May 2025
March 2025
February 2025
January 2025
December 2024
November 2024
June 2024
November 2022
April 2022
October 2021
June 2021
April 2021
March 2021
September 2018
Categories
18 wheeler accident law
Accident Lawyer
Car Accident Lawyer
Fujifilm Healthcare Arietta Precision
____
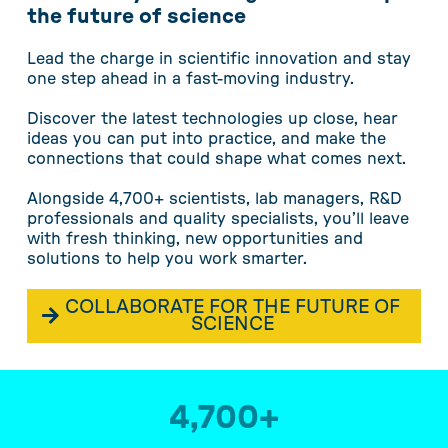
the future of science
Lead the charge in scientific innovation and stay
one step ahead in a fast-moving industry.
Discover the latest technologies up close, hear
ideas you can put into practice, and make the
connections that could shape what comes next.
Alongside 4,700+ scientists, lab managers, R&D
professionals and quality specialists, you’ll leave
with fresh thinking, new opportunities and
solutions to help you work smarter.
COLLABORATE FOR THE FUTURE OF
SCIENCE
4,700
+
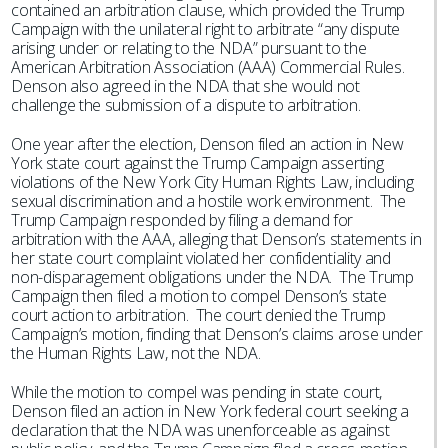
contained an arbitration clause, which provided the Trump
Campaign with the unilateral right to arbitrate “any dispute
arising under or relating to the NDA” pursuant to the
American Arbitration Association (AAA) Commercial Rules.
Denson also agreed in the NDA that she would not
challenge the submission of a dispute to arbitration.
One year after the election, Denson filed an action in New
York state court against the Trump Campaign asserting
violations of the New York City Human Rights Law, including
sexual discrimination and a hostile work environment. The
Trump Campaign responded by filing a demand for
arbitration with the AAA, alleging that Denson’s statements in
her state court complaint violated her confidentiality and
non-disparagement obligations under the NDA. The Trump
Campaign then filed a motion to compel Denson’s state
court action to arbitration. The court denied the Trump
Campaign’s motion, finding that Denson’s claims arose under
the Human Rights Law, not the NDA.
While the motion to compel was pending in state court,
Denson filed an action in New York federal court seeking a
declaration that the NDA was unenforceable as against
____
--- What to produce ---
Show the lines of the records above that mention "compel".

--- Expected answer ---
Campaign then filed a motion to compel Denson’s state
While the motion to compel was pending in state court,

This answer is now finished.